Exercise prompt:
Each line from the one containing "Siostrami z Wami" to the end of the listing below should be output exactly; no other line is wanted.

BEGIN

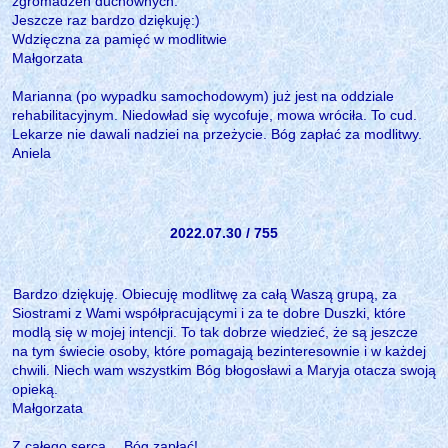
zgromadzeń duchownych.
Jeszcze raz bardzo dziękuję:)
Wdzięczna za pamięć w modlitwie
Małgorzata
Marianna (po wypadku samochodowym) już jest na oddziale
rehabilitacyjnym. Niedowład się wycofuje, mowa wróciła. To cud.
Lekarze nie dawali nadziei na przeżycie. Bóg zapłać za modlitwy.
Aniela
2022.07.30 / 755
Bardzo dziękuję. Obiecuję modlitwę za całą Waszą grupą, za
Siostrami z Wami współpracującymi i za te dobre Duszki, które
modlą się w mojej intencji. To tak dobrze wiedzieć, że są jeszcze
na tym świecie osoby, które pomagają bezinteresownie i w każdej
chwili. Niech wam wszystkim Bóg błogosławi a Maryja otacza swoją
opieką.
Małgorzata
Z całego serca… Bóg zapłać!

END

Task result:
Siostrami z Wami współpracującymi i za te dobre Duszki, które
modlą się w mojej intencji. To tak dobrze wiedzieć, że są jeszcze
na tym świecie osoby, które pomagają bezinteresownie i w każdej
chwili. Niech wam wszystkim Bóg błogosławi a Maryja otacza swoją
opieką.
Małgorzata
Z całego serca… Bóg zapłać!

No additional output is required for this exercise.